■ WORK INSTRUCTIONS
Which of the lines below include the word "target"? Pull each one out.

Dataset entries
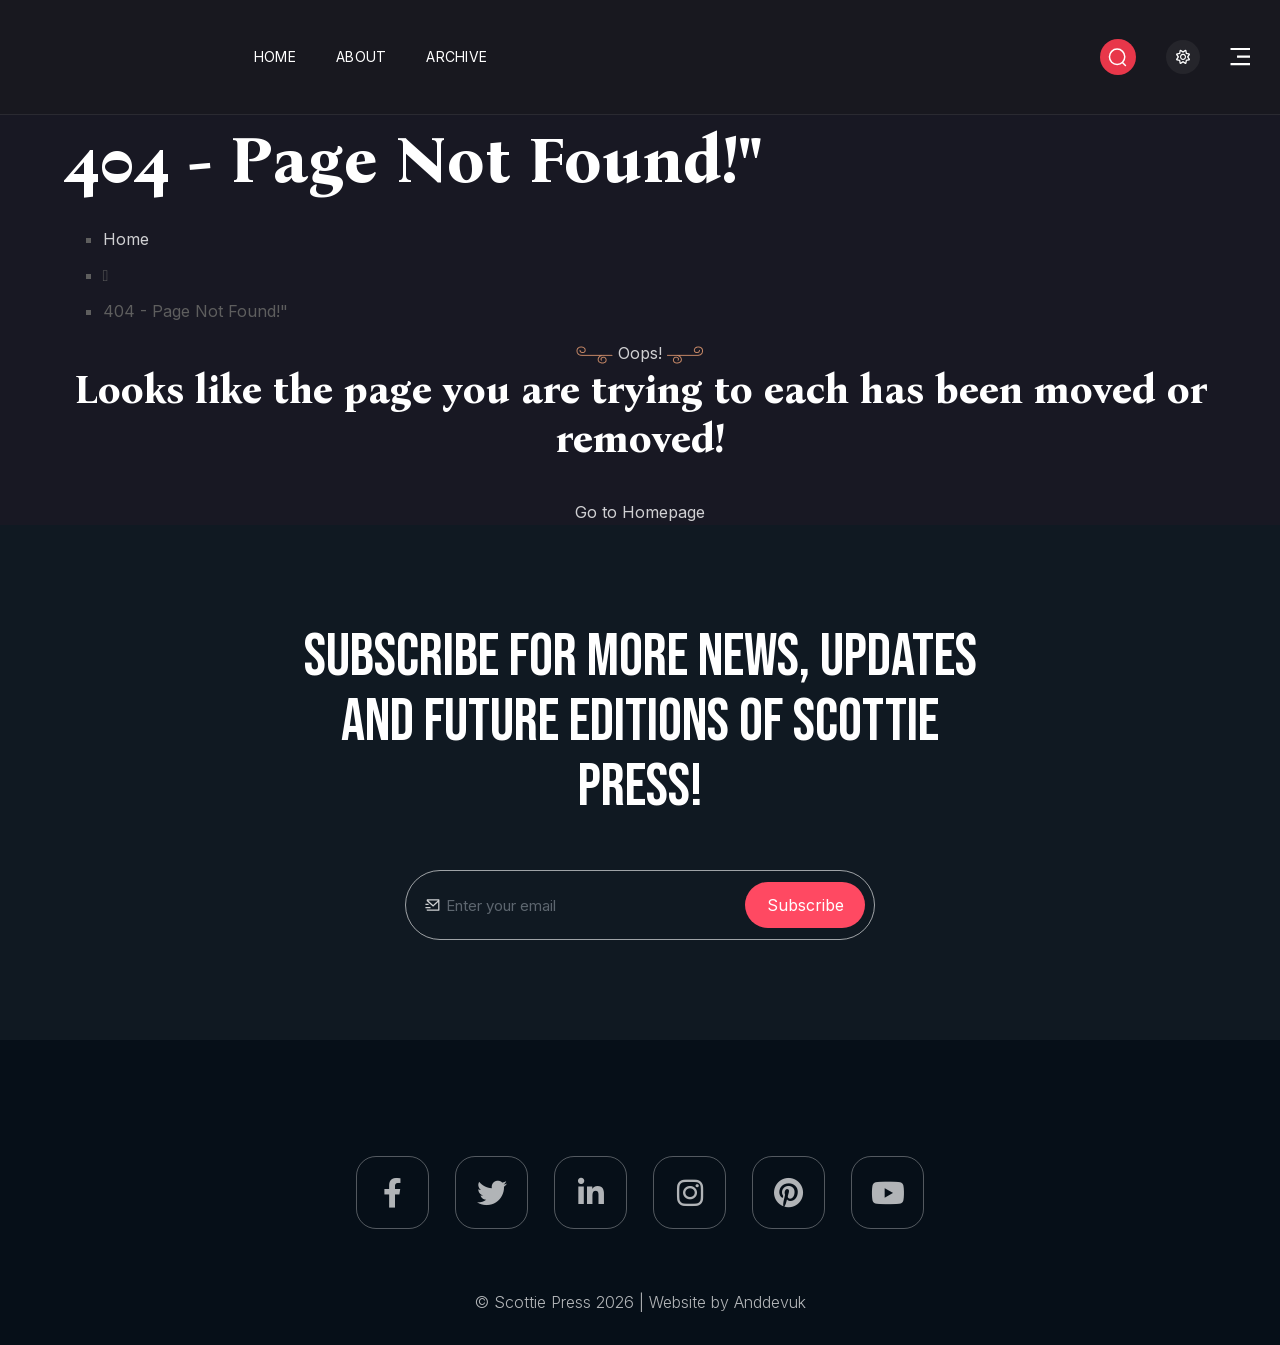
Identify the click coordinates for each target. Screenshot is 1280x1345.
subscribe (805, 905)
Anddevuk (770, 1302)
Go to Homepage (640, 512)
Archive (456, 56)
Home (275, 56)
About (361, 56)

==

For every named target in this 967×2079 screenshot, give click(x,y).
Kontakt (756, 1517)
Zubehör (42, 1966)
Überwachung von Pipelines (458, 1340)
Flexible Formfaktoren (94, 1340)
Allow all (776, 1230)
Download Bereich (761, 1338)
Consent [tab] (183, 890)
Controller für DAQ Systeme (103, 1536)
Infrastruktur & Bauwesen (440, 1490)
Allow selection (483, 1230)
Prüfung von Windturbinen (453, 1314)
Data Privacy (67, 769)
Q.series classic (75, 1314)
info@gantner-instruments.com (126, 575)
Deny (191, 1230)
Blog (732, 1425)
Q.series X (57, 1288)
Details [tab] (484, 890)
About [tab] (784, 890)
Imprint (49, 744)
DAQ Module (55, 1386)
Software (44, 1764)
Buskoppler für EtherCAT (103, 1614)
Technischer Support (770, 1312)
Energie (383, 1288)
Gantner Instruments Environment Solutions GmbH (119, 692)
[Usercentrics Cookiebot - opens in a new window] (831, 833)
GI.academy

* * *

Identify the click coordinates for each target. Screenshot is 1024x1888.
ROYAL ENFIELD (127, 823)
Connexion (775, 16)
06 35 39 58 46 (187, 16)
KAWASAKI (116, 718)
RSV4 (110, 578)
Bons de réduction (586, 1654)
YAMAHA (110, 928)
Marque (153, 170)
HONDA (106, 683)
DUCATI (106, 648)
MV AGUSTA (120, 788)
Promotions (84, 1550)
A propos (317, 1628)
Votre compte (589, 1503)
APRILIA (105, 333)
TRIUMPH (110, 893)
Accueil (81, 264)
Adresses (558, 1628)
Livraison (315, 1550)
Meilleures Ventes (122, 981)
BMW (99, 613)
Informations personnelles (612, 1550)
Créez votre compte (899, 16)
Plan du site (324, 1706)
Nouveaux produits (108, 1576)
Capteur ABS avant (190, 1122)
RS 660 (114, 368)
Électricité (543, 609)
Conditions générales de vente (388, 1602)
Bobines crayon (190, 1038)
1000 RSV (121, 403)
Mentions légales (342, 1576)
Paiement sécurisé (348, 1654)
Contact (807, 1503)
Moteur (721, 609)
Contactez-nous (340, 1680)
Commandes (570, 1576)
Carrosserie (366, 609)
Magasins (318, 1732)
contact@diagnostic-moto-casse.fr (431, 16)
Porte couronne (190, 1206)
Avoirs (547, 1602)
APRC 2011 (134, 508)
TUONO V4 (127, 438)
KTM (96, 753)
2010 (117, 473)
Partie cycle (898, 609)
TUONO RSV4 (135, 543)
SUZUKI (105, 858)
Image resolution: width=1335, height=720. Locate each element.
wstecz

■ RESULT
Identify the click coordinates for each target. Screenshot is 1280x1345.
For every named target in this 967×2079 screenshot, give click(x,y).
Identify the click coordinates for each target. Screenshot is 1024x1888.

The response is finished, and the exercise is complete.